Après le va-et-vient de leur emprisonnement (Serena déteste Fred, Fred déteste Serena, Serena a besoin de Fred, Fred a besoin de Serena, ad nauseam), la stase émotionnelle des Waterford s'est finalement brisée. La visite des Putnam (on peut avoir d'autres criminels en visite dans une prison internationale pour crimes de guerre ? Et lesdits visiteurs peuvent apporter des cadeaux pour bébé ?) plante enfin délicieusement la graine d'inquiétude dans l'esprit de Serena et Fred que nous attendions tous. L’État, ont-ils réalisé, pourrait leur retirer leur enfant et le donner à quelqu’un d’autre. Ce serait cruel, se crachent-ils amèrement, ignorant totalement l’hypocrisie la plus endémique qui ait jamais existé. "Ils pourraient faire de moi une servante", murmure Serena, soudain consciente du fait que la vie d'une concubine forcée n'est peut-être pas aussi pieuse et enrichissante qu'elle le prétendait.

Mais ils possèdent la seule chose qui manquait à June au cours de ses années coincées sous leur toit : un effet de levier. Gilead ne les reprendra pas à bras ouverts : les autres commandants se sont désintéressés de Fred, ne prenant même pas la peine de négocier avec les Canadiens à son retour. La petite visite sociale des Putnam est un avertissement à peine voilé. Ils échangent donc ce qu’ils ont – des informations sur les plans, les hiérarchies et les capacités de Gilead – contre leur liberté.

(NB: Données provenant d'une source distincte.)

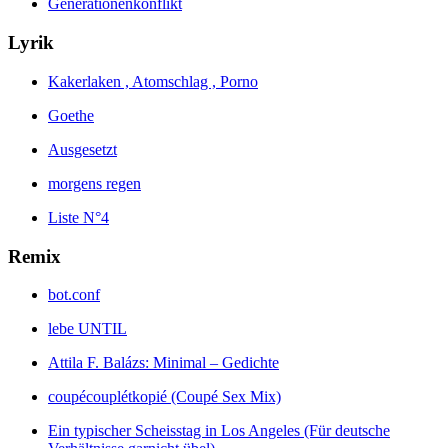
Generationenkonflikt
Lyrik
Kakerlaken , Atomschlag , Porno
Goethe
Ausgesetzt
morgens regen
Liste N°4
Remix
bot.conf
lebe UNTIL
Attila F. Balázs: Minimal – Gedichte
coupécouplétkopié (Coupé Sex Mix)
Ein typischer Scheisstag in Los Angeles (Für deutsche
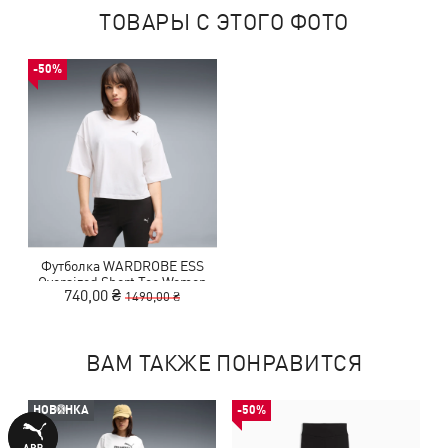
ТОВАРЫ С ЭТОГО ФОТО
-50%
Футболка WARDROBE ESS
Oversized Short Tee Women
740,00 ₴
1490,00 ₴
ВАМ ТАКЖЕ ПОНРАВИТСЯ
НОВИНКА
-50%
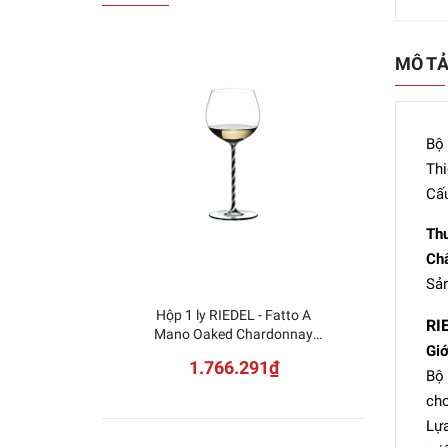
MÔ T
Bộ 
Thi
Cấu
Thư
Chấ
Sản
Hộp 1 ly RIEDEL - Fatto A
NUDE
RI
Mano Oaked Chardonnay
S
Giớ
Black White
1.766.291₫
Twisted 4900/97BWT
Bộ 
cho
Lựa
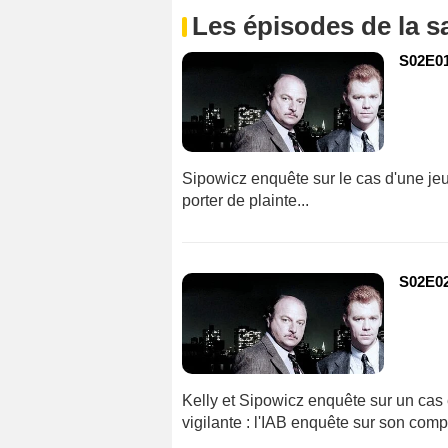
Les épisodes de la s
S02E01 
Sipowicz enquête sur le cas d'une j
porter de plainte...
S02E02
Kelly et Sipowicz enquête sur un cas 
vigilante : l'IAB enquête sur son compt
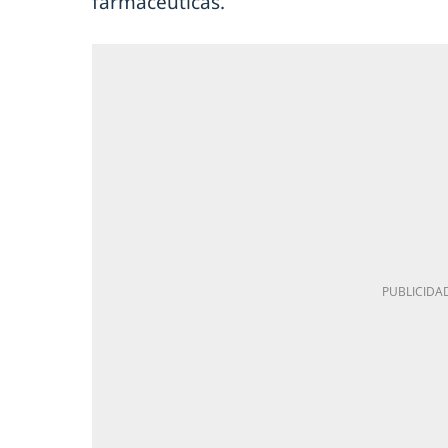
farmacéuticas.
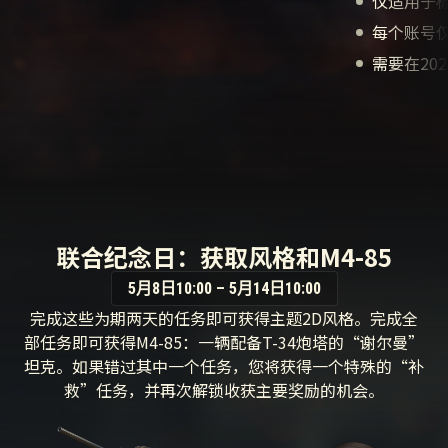
仅适用于
每个账号仅
需要在202
联合纪念日：获取风格和M4-85
5月8日10:00 – 5月14日10:00
完成这些为期两天的任务即可获得主题2D风格。完成全
部任务即可获得M4-85：一辆配备T-34炮塔的“谢尔曼”
坦克。如果错过其中一个任务，您将获得一个特殊的“补
救”任务，并再次解锁收获主要奖励的机会。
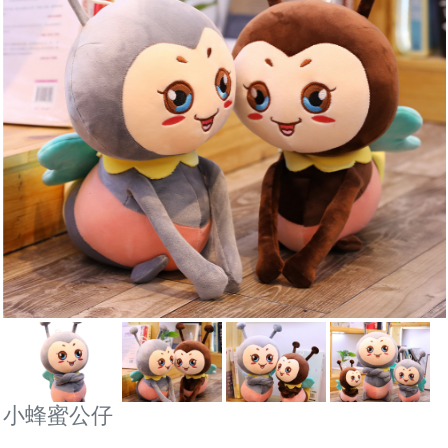
小蜂蜜公仔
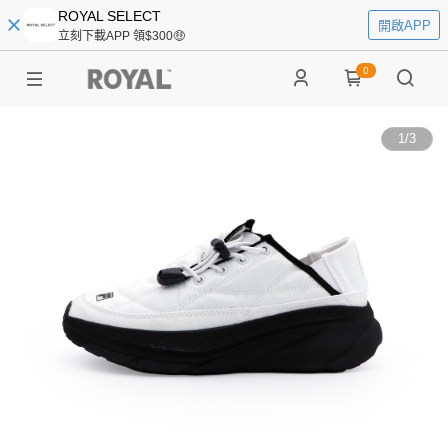
ROYAL SELECT
開啟APP
立刻下載APP 領$300🤑
0
1
/
3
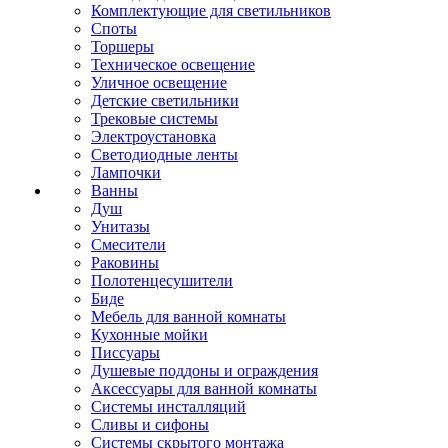
Комплектующие для светильников
Споты
Торшеры
Техническое освещение
Уличное освещение
Детские светильники
Трековые системы
Электроустановка
Светодиодные ленты
Лампочки
Ванны
Душ
Унитазы
Смесители
Раковины
Полотенцесушители
Биде
Мебель для ванной комнаты
Кухонные мойки
Писсуары
Душевые поддоны и ограждения
Аксессуары для ванной комнаты
Системы инсталляций
Сливы и сифоны
Системы скрытого монтажа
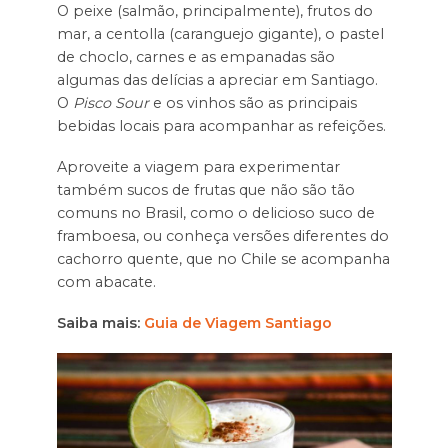
O peixe (salmão, principalmente), frutos do
mar, a centolla (caranguejo gigante), o pastel
de choclo, carnes e as empanadas são
algumas das delícias a apreciar em Santiago.
O
Pisco Sour
e os vinhos são as principais
bebidas locais para acompanhar as refeições.
Aproveite a viagem para experimentar
também sucos de frutas que não são tão
comuns no Brasil, como o delicioso suco de
framboesa, ou conheça versões diferentes do
cachorro quente, que no Chile se acompanha
com abacate.
Saiba mais:
Guia de Viagem Santiago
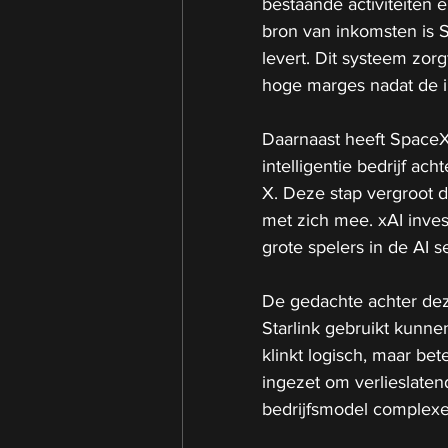
bestaande activiteiten 
bron van inkomsten is St
levert. Dit systeem zor
hoge marges nadat de i
Daarnaast heeft SpaceX
intelligentie bedrijf ac
X. Deze stap vergroot 
met zich mee. xAI inve
grote spelers in de AI s
De gedachte achter dez
Starlink gebruikt kunne
klinkt logisch, maar be
ingezet om verlieslaten
bedrijfsmodel complexer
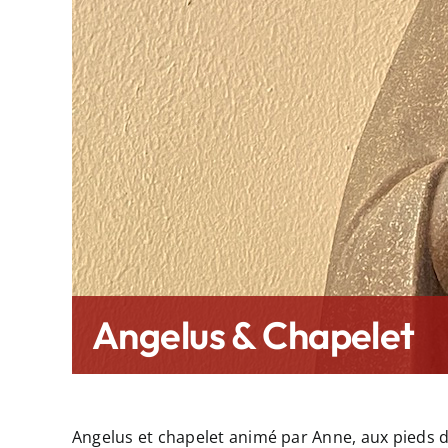
Angelus & Chapelet
Angelus et chapelet animé par Anne, aux pieds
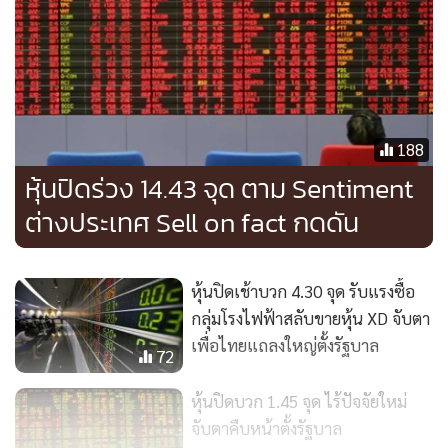
188
หุ้นปิดร่วง 14.43 จุด ตาม Sentiment
ต่างประเทศ Sell on fact กดดัน
หุ้นปิดเช้าบวก 4.30 จุด รับแรงซื้อ
กลุ่มโรงไฟฟ้าสลับขายหุ้น XD จับตา
เพื่อไทยแถลงใหญ่ตั้งรัฐบาล
72
หุ้นปิดบวก 1.45 จุด ไร้ปัจจัยใหม่
จับตาคืบหน้าตั้งรัฐบาล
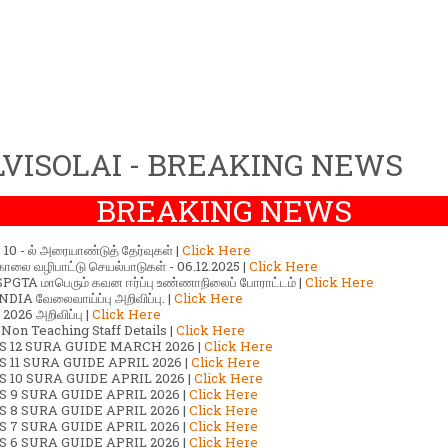
VISOLAI - BREAKING NEWS
BREAKING NEWS
ர் 10 - ல் அரையாண்டுத் தேர்வுகள் |
Click Here
காலை வழிபாட்டு செயல்பாடுகள் - 06.12.2025 |
Click Here
GTA மாபெரும் கவன ஈர்ப்பு உண்ணாநிலைப் போராட்டம் |
Click Here
DIA வேலைவாய்ப்பு அறிவிப்பு. |
Click Here
2026 அறிவிப்பு |
Click Here
 Non Teaching Staff Details |
Click Here
S 12 SURA GUIDE MARCH 2026 |
Click Here
 11 SURA GUIDE APRIL 2026 |
Click Here
 10 SURA GUIDE APRIL 2026 |
Click Here
S 9 SURA GUIDE APRIL 2026 |
Click Here
S 8 SURA GUIDE APRIL 2026 |
Click Here
S 7 SURA GUIDE APRIL 2026 |
Click Here
S 6 SURA GUIDE APRIL 2026 |
Click Here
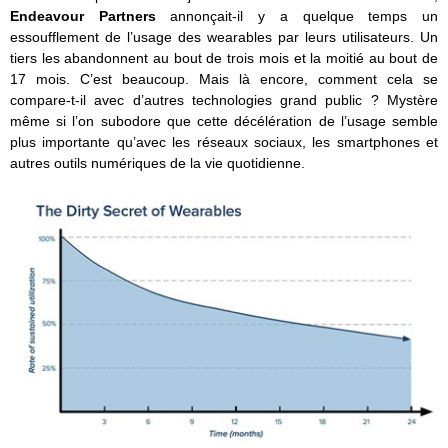
Endeavour Partners
annonçait-il y a quelque temps un
essoufflement de l’usage des wearables par leurs utilisateurs. Un
tiers les abandonnent au bout de trois mois et la moitié au bout de
17 mois. C’est beaucoup. Mais là encore, comment cela se
compare-t-il avec d’autres technologies grand public ? Mystère
même si l’on subodore que cette décélération de l’usage semble
plus importante qu’avec les réseaux sociaux, les smartphones et
autres outils numériques de la vie quotidienne.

Tuello présente bêtement cela à June et Luke comme une aubaine, comme si Fred Waterford se mettait en quatre pour leur rendre Hannah. Et ce que j'apprécie le plus dans "Progress", c'est que June ne traite pas ces informations avec le même regard d'acier, directement vers la caméra, comme toujours. «Cet homme est un putain de violeur et tu sais ce qu'il m'a fait», hurle-t-elle, juste avant de promettre une promesse que je crains qu'elle ne tienne: «Je vais te tuer!»